Buffalo Courier and Republic     December 12, 1863

             As for Holt, no record could be found regarding military or legal consequences for the shooting. At some point, his cavalry company rejoined their regiment. Holt and the rest of the 1st Cavalry soon transferred into the newly formed 4th Massachusetts Cavalry. On July 26, 1864, Holt left the 4th Cavalry with a disability and returned home to Cambridge, Massachusetts.

           Holt married the next year to Sarah Fiske. But in 1866, just about two months after the wedding, this unfortunate article was printed in the Boston Evening Transcript of September 15. "CAMBRIDGE –Suicide. Mr. Charles V. Holt, son of V.S. Holt, shot himself through the head in his apartment at his father’s residence last evening, between five and six o’clock while the family were at tea. He was found dead upon the floor in front of the mirror immediately afterward. The deceased was thirty years old and married. No cause is assigned to the fatal act."

             Speculating on why Holt took this drastic action, there could be several reason. Perhaps he carried guilt over the shooting of Coleman. Maybe he had a drinking problem or had PTSD issues. Although the article stated his age was 30, he was actually only 25 years of age. He was buried in Cambridge.

        Further information about Holt's life is sparse. The 1860 federal census shows that he was born in New Hampshire in 1841. His father was a grocer and Charles was a clerk, very probably in his father's store.   

Buffalo Morning Express  
February 24, 1907

         Coleman, on the other hand, was able to put  his life back together and thrived  in his professional life. Coleman lived until 1928, passing away at the age of 88. Dr. Clark wrote that Coleman would be "badly disfigured for life;" but by growing facial hair, he was able to hide his wound. Existing photographs do no show his scar. And although he moved away from Buffalo, he kept close ties to his hometown. 
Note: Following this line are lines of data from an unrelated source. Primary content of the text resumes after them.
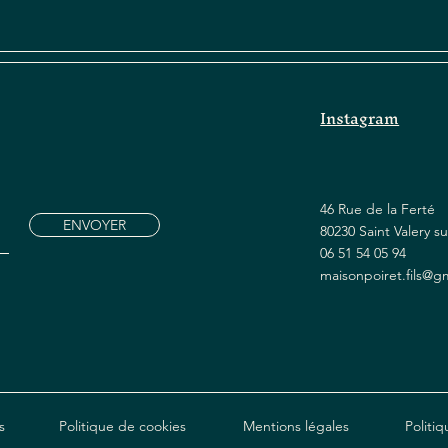
Instagram
46 Rue de la Ferté
ENVOYER
80230 Saint Valery 
06 51 54 05 94
maisonpoiret.fils@g
s
Politique de cookies
Mentions légales
Politiq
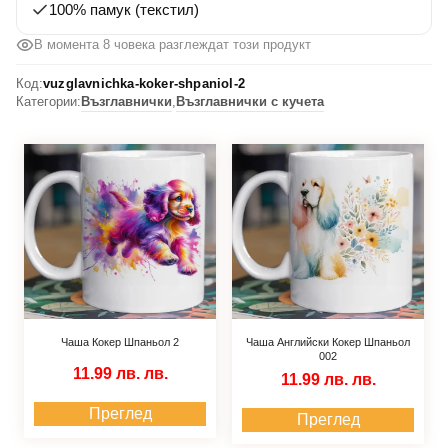
100% памук (текстил)
В момента 6 човека разглеждат този продукт
Код:
vuzglavnichka-koker-shpaniol-2
Категории:
Възглавнички
,
Възглавнички с кучета
Чаша Кокер Шпаньол 2
Чаша Английски Кокер Шпаньол
002
11.99 лв.
лв.
11.99 лв.
лв.
Преглед
Преглед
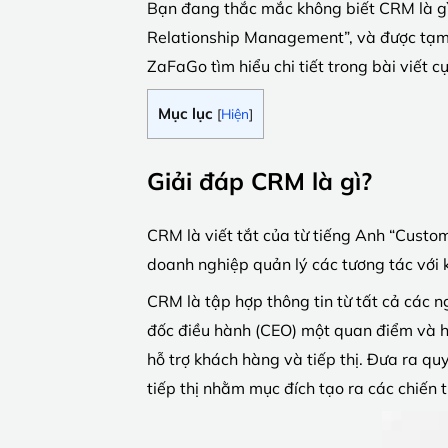
Bạn đang thắc mắc không biết CRM là gì?
Relationship Management”, và được tạm 
ZaFaGo tìm hiểu chi tiết trong bài viết c
Mục lục
[
Hiện
]
Giải đáp CRM là gì?
CRM là viết tắt của từ tiếng Anh “Custo
doanh nghiệp quản lý các tương tác với 
CRM là tập hợp thông tin từ tất cả các n
đốc điều hành (CEO) một quan điểm và hư
hỗ trợ khách hàng và tiếp thị. Đưa ra qu
tiếp thị nhằm mục đích tạo ra các chiến t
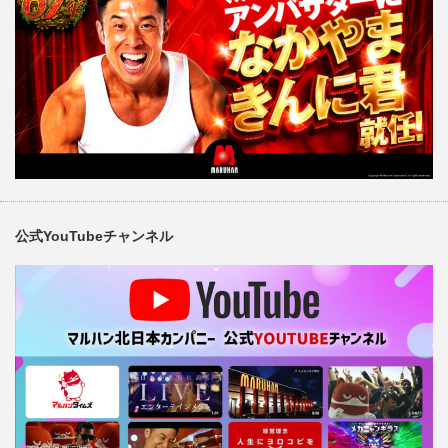
公式YouTubeチャンネル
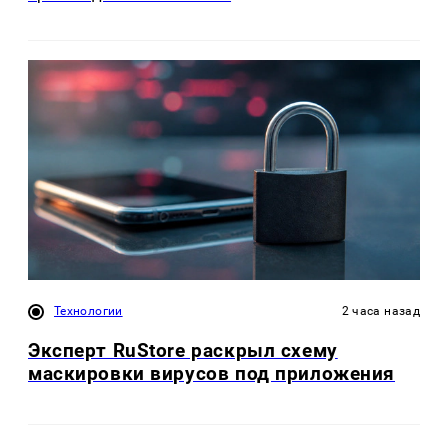
Технологии
2 часа назад
Эксперт RuStore раскрыл схему
маскировки вирусов под приложения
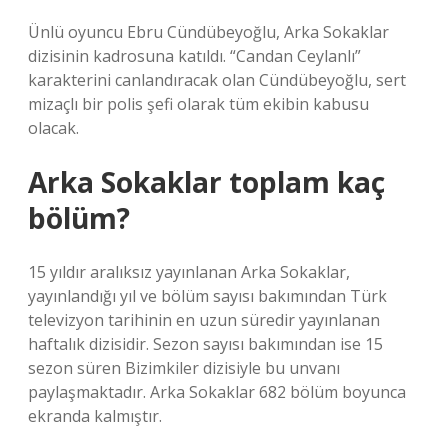
Ünlü oyuncu Ebru Cündübeyoğlu, Arka Sokaklar
dizisinin kadrosuna katıldı. “Candan Ceylanlı”
karakterini canlandıracak olan Cündübeyoğlu, sert
mizaçlı bir polis şefi olarak tüm ekibin kabusu
olacak.
Arka Sokaklar toplam kaç
bölüm?
15 yıldır aralıksız yayınlanan Arka Sokaklar,
yayınlandığı yıl ve bölüm sayısı bakımından Türk
televizyon tarihinin en uzun süredir yayınlanan
haftalık dizisidir. Sezon sayısı bakımından ise 15
sezon süren Bizimkiler dizisiyle bu unvanı
paylaşmaktadır. Arka Sokaklar 682 bölüm boyunca
ekranda kalmıştır.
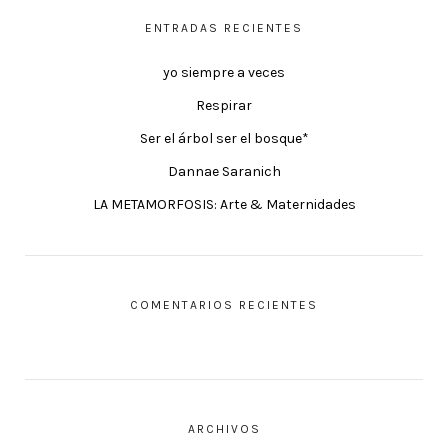
ENTRADAS RECIENTES
yo siempre a veces
Respirar
Ser el árbol ser el bosque*
Dannae Saranich
LA METAMORFOSIS: Arte & Maternidades
COMENTARIOS RECIENTES
ARCHIVOS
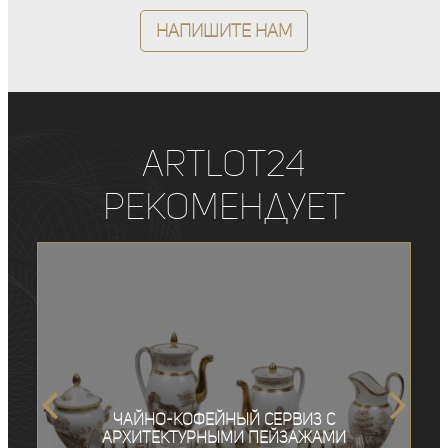
Напишите нам
ArtLot24
рекомендует
Чайно-кофейный сервиз с
архитектурными пейзажами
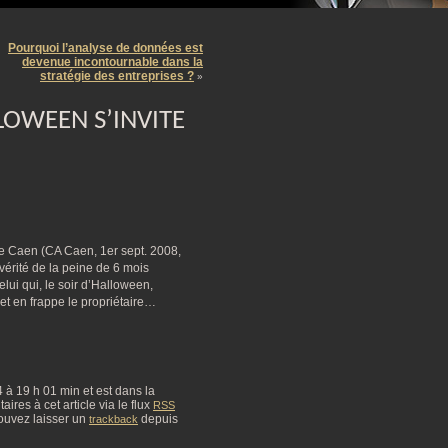
m
Pourquoi l’analyse de données est
devenue incontournable dans la
stratégie des entreprises ?
»
LOWEEN S’INVITE
e Caen (CA Caen, 1er sept. 2008,
évérité de la peine de 6 mois
ui qui, le soir d’Halloween,
et en frappe le propriétaire…
24 à 19 h 01 min et est dans la
res à cet article via le flux
RSS
ouvez laisser un
depuis
trackback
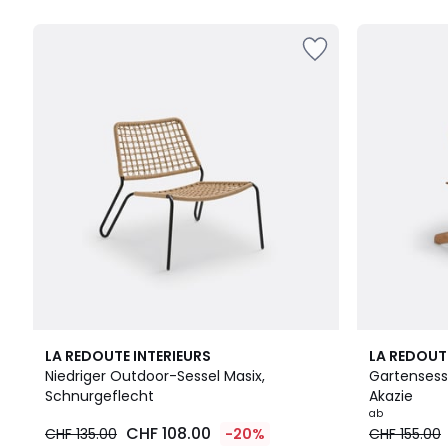
5
5
4.9
4
4
LA REDOUTE INTERIEURS
LA REDOUT
/ 5
Farben
/
Niedriger Outdoor-Sessel Masix,
Gartensesse
5
Schnurgeflecht
Akazie
ab
CHF 108.00
CHF 135.00
-20%
CHF 155.00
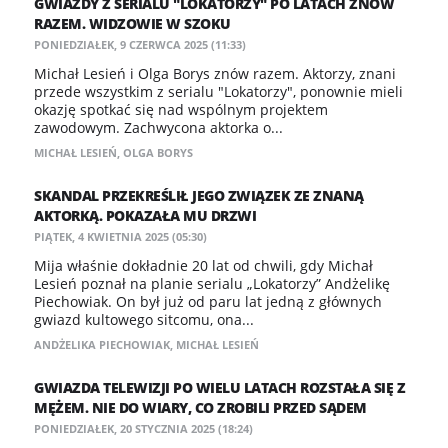
GWIAZDY Z SERIALU "LOKATORZY" PO LATACH ZNÓW
RAZEM. WIDZOWIE W SZOKU
PONIEDZIAŁEK, 9 CZERWCA 2025 (11:33)
Michał Lesień i Olga Borys znów razem. Aktorzy, znani
przede wszystkim z serialu "Lokatorzy", ponownie mieli
okazję spotkać się nad wspólnym projektem
zawodowym. Zachwycona aktorka o...
MICHAŁ LESIEŃ
,
OLGA BORYS
SKANDAL PRZEKREŚLIŁ JEGO ZWIĄZEK ZE ZNANĄ
AKTORKĄ. POKAZAŁA MU DRZWI
PIĄTEK, 4 KWIETNIA 2025 (05:30)
Mija właśnie dokładnie 20 lat od chwili, gdy Michał
Lesień poznał na planie serialu „Lokatorzy” Andżelikę
Piechowiak. On był już od paru lat jedną z głównych
gwiazd kultowego sitcomu, ona...
ANDŻELIKA PIECHOWIAK
,
MICHAŁ LESIEŃ
GWIAZDA TELEWIZJI PO WIELU LATACH ROZSTAŁA SIĘ Z
MĘŻEM. NIE DO WIARY, CO ZROBILI PRZED SĄDEM
PONIEDZIAŁEK, 20 STYCZNIA 2025 (18:24)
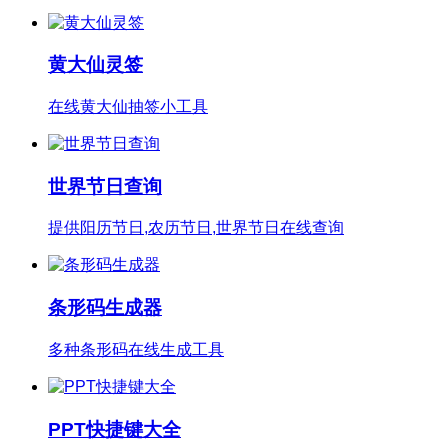
黄大仙灵签
在线黄大仙抽签小工具
世界节日查询
提供阳历节日,农历节日,世界节日在线查询
条形码生成器
多种条形码在线生成工具
PPT快捷键大全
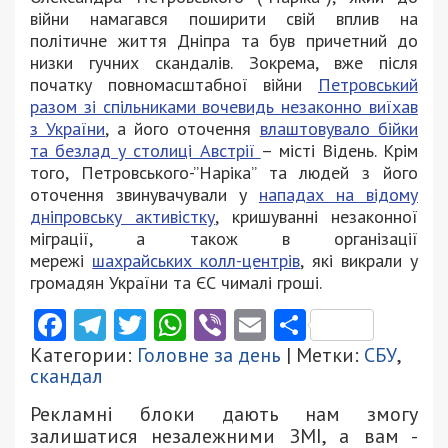
війни намагався поширити свій вплив на
політичне життя Дніпра та був причетний до
низки гучних скандалів. Зокрема, вже після
початку повномасштабної війни
Петровський
разом зі спільниками вочевидь незаконно виїхав
з України
, а його оточення
влаштовувало бійки
та безлад у столиці Австрії
– місті Відень. Крім
того, Петровського-”Наріка” та людей з його
оточення звинувачували у
нападах на відому
дніпровську активістку
, кришуванні незаконної
міграції, а також в організації
мережі
шахрайських колл-центрів
, які викрали у
громадян України та ЄС чималі гроші.
Facebook
Telegram
Twitter
WhatsApp
Viber
Email
Поділити
Категории:
Головне за день
| Метки:
СБУ
,
скандал
Рекламні блоки дають нам змогу
залишатися незалежними ЗМІ, а вам -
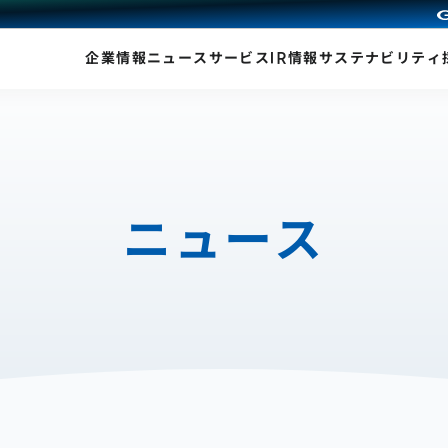
企業情報
ニュース
サービス
IR情報
サステナビリティ
ニュース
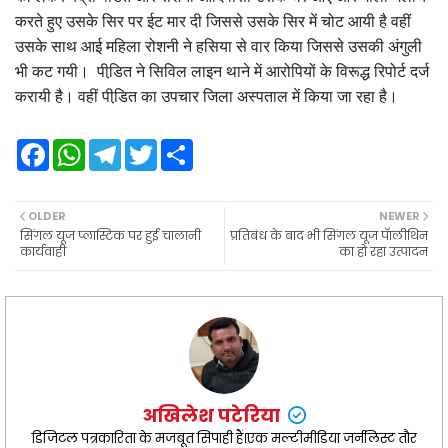
करते हुए उसके सिर पर ईट मार दी जिससे उसके सिर में चोट आयी है वहीं
उसके साथ आई महिला रोशनी ने हसिया से वार किया जिससे उसकी अंगुली
भी कट गयी। पीडि़त ने सिविल लाइन थाने में आरोपियों के विरूद्ध रिपोर्ट दर्ज
करायी है। वहीं पीडि़त का उपचार जिला अस्पताल में किया जा रहा है।
F
W
T
T
S
a
h
e
w
h
c
a
l
i
a
e
t
e
t
r
b
s
g
t
e
OLDER
NEWER
o
A
r
e
सिंगल यूज प्लास्टिक पर हुई चालानी
प्रतिबंध के बाद भी सिंगल यूज पॅालीथिन
o
p
a
r
कार्यवाही
का हो रहा उत्पादन
k
p
m
अखिलेश पटेरिया
डिजिटल पत्रकारिता के मजबूत सिपाही हैं।एक मल्टीमीडिया जर्नलिस्ट तौर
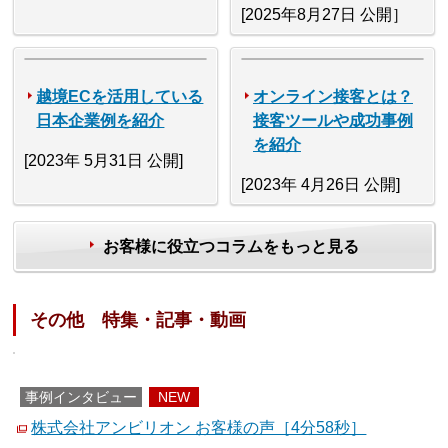
[2025年8月27日 公開］
越境ECを活用している
オンライン接客とは？
日本企業例を紹介
接客ツールや成功事例
を紹介
[2023年 5月31日 公開]
[2023年 4月26日 公開]
お客様に役立つコラムをもっと見る
その他 特集・記事・動画
事例インタビュー
NEW
株式会社アンビリオン お客様の声［4分58秒］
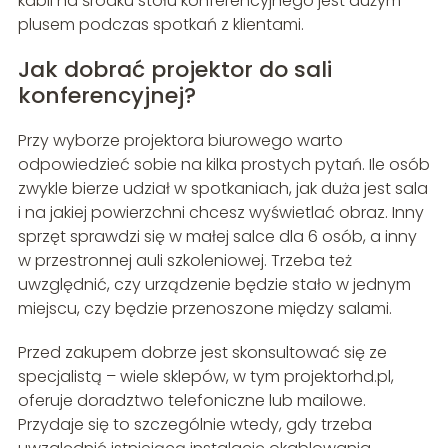
kabli na środku stołu konferencyjnego jest dużym
plusem podczas spotkań z klientami.
Jak dobrać projektor do sali
konferencyjnej?
Przy wyborze projektora biurowego warto
odpowiedzieć sobie na kilka prostych pytań. Ile osób
zwykle bierze udział w spotkaniach, jak duża jest sala
i na jakiej powierzchni chcesz wyświetlać obraz. Inny
sprzęt sprawdzi się w małej salce dla 6 osób, a inny
w przestronnej auli szkoleniowej. Trzeba też
uwzględnić, czy urządzenie będzie stało w jednym
miejscu, czy będzie przenoszone między salami.
Przed zakupem dobrze jest skonsultować się ze
specjalistą – wiele sklepów, w tym projektorhd.pl,
oferuje doradztwo telefoniczne lub mailowe.
Przydaje się to szczególnie wtedy, gdy trzeba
         In pursuit of his career as an artiest, Coleman became one of the preeminent American painters of his time. He studied in Paris prior to the Civil War. Soon after the war ended, he first moved to New York City and opened a studio. He soon thereafter moved to the island of Capri near Italy in 1867 where he spent the last five decades of his life.

          The Buffalo Courier and several other city newspapers followed his career through the decades, always prideful of connection to the city. 

       A recent internet article on Coleman by Dr. Adrienne Baxter Bell stated, "Early in 1867, he moved to Italy and rarely looked back. There, he joined a vibrant, international community of artists that included  [Elihu] Vedder, Maitland Armstrong, William Graham, Thomas Hotchkiss, Frederic Leighton, Giovanni (Nino) Costa, and other artists in the circle of the Macchiaioli."

(link is external)     "Within a decade, Coleman became a leading artist of the International Aesthetic Movement. Ultimately, he produced at least 410 paintings, drawings, pastels, and watercolors; they reflect his intense and lasting devotion to the Medieval and Neoclassical Revivals, and to Middle Eastern and Far Eastern aesthetics."   

         For the most part, biographies of Coleman mention his service in the Civil War but omit both his wound and how he received it. Lieutenant George Stowits of the 100th New York, who wrote the official history of the 100th New York regiment in 1870, completely omits the shooting incident. Stowits did mention that Coleman created a sketch of his regiment's camp in Bogue Sound near Beaufort, North Carolina in late 1862 that was hung in the Buffalo Art Gallery at the time Stowits' book was published.

         In 1902, when Coleman was in his 60's, a more heroic, though false, version of how he was shot was furnished to a Buffalo newspaper by Coleman himself.

Buffalo Times    May 20, 1902


           In this story, Coleman was shot by a Confederate. What is interesting is that he is recounting the story with a fellow officer in the 100th New York, Charles Walbridge, who must have known the truth. This indicates that the fabricated story was very likely for the benefit of the reporter.